Geoffrey Lawrence is director of research at Nevada Policy.

Lawrence has broad experience as a financial executive in the public and private sectors and as a think tank analyst. Lawrence has been Chief Financial Officer of several growth-stage and publicly traded manufacturing companies and managed all financial reporting, internal control, and external compliance efforts with regulatory agencies including the U.S. Securities and Exchange Commission.  Lawrence has also served as the senior appointee to the Nevada State Controller’s Office, where he oversaw the state’s external financial reporting, covering nearly $10 billion in annual transactions. During each year of Lawrence’s tenure, the state received the Certificate of Achievement for Excellence in Financial Reporting Award from the Government Finance Officers’ Association.

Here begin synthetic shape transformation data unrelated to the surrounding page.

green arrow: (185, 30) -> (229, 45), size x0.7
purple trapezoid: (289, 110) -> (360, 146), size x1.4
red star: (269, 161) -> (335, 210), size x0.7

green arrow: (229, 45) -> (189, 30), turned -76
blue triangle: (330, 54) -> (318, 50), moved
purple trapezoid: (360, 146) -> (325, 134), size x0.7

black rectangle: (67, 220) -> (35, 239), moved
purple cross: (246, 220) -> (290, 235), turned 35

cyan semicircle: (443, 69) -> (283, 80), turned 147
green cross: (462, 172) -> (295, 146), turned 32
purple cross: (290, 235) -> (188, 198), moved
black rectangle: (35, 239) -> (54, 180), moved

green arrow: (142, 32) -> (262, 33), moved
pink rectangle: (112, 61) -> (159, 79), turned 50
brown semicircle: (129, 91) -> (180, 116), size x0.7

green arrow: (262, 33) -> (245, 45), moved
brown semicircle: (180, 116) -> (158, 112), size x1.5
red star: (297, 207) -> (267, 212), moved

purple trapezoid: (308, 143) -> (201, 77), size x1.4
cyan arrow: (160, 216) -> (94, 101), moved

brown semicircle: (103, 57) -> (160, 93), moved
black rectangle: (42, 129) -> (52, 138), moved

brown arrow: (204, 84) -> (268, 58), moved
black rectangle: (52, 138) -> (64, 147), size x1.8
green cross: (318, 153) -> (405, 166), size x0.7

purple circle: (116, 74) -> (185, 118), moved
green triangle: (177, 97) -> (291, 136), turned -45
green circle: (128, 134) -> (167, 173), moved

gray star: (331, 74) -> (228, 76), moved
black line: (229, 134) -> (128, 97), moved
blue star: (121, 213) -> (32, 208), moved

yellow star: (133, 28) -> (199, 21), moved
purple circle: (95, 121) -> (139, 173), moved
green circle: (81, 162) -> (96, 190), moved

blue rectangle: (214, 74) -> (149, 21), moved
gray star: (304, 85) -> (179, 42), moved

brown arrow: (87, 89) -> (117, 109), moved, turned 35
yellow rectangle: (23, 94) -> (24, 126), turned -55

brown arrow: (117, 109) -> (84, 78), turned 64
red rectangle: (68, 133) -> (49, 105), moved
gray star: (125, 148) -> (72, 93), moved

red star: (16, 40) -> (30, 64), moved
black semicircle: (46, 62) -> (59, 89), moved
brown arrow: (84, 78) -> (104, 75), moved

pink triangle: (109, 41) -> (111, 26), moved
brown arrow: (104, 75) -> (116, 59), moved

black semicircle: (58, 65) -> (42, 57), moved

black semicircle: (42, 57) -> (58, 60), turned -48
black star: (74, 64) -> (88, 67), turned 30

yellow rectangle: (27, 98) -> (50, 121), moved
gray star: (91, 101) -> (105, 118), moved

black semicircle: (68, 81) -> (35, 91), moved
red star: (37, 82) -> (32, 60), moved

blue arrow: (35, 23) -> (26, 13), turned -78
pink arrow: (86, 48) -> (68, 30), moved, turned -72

From 2008 to 2014, Lawrence was director of research and legislative affairs at Nevada Policy and helped the institute develop its platform of ideas to advance and defend a free society.  Lawrence has also written for the Cato Institute and the Heritage Foundation, with particular expertise in state budgets and labor economics.  He was delighted at the opportunity to return to Nevada Policy in 2022 while concurrently serving as research director at the Reason Foundation.

Lawrence holds an M.A. in international economics from American University in Washington, D.C., an M.S. and a B.S. in accounting from Western Governors University, and a B.A. in international relations from the University of North Carolina at Pembroke.  He lives in Las Vegas with his beautiful wife, Jenna, and their two kids, Carson Hayek and Sage Aynne.